Professional Wakeskater and Red Bull Athlete Brian Grubb Tackles Historic Waterway, Taking the Sport to New and Compelling Places

What once served as a connector for the Atlantic Ocean to the heartland of America, now serves as a site for the next level of watersports. Professional Wakeskaters Brian Grubb and Andrew Pastura took their skills to the now-retired lock system and surrounding areas of Western New York’s Erie Canal in order to challenge themselves while honoring a piece of US history.

Still relevant but modernized, a lock is a device used for raising and lowering boats between stretches of water with varying levels on river and canal waterways. The Lockport, New York, Locks are the most significant historic site from the Erie Canal era that is still in operating condition.

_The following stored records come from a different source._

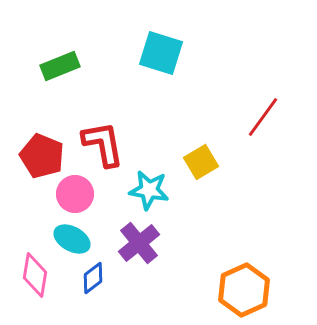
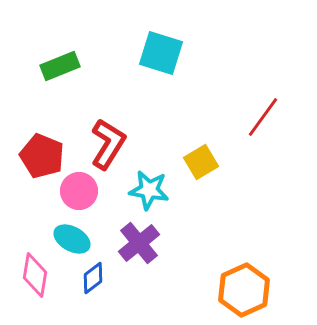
red L-shape: moved 5 px right; rotated 42 degrees clockwise
pink circle: moved 4 px right, 3 px up
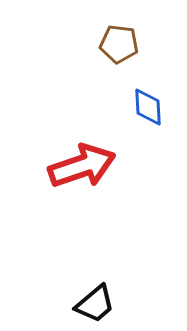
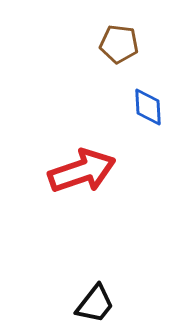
red arrow: moved 5 px down
black trapezoid: rotated 12 degrees counterclockwise
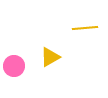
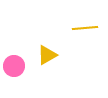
yellow triangle: moved 3 px left, 2 px up
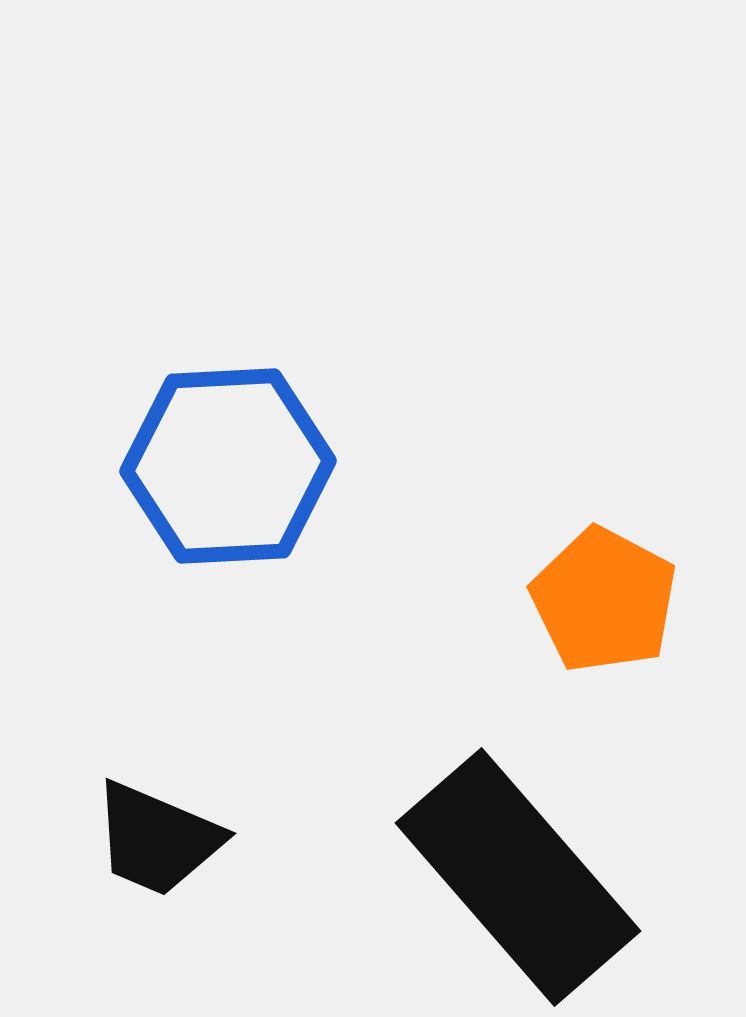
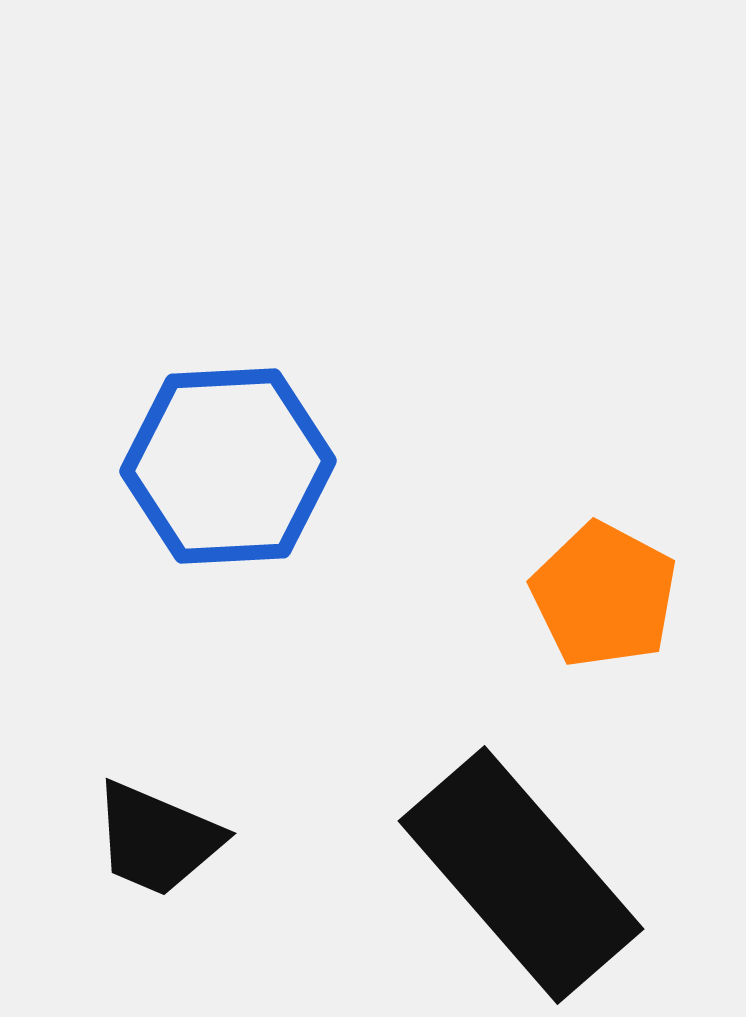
orange pentagon: moved 5 px up
black rectangle: moved 3 px right, 2 px up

Drawing tens of thousands of visitors to the Niagara region per year, the Lockport Locks Heritage District is on it’s way to be one of three North American restored 19th Century canalways currently in existence.

Wakeskating, an adaptation of wakeboarding similar to skateboarding on water, is a sport usually reserved for riding behind boats, going off man-made rails, pipes and kickers located in lakes and flat bodies of water across the country. The vast lakes and outdoor activities of the Western New York and Great Lakes Region in the summer months give the young sport a home amongst locals but “popping” off the antiquated-but-not-forgotten locks has never been done before.

Red Bull Athlete Brian Grubb, who is considered an innovator and pioneer in the sport of wakeskating, spent ten years of his life in the New England area. He’s won numerous championship titles and brought the sport to the ends of the earth, including the rice patties of the Philippines, the swamps and bayous of New Orleans, the Cranberry Bogs of Wisconsin and the Kimberly Region of Western Australia. He, along with friend and leader of the next generation of wakeskaters, Andrew Pastura, from Cincinnati, can appreciate the uniqueness of a location like the 200-year-old lock system with its 12-foot drop and narrow causeway.

“It’s been a quite an accomplishment and great honor to bring wakeskating to the lock system and the Erie Canal of Upstate New York”, says Grubb. “The large drop from one lock to another was bigger than anticipated but being a part of history made it all worth it.”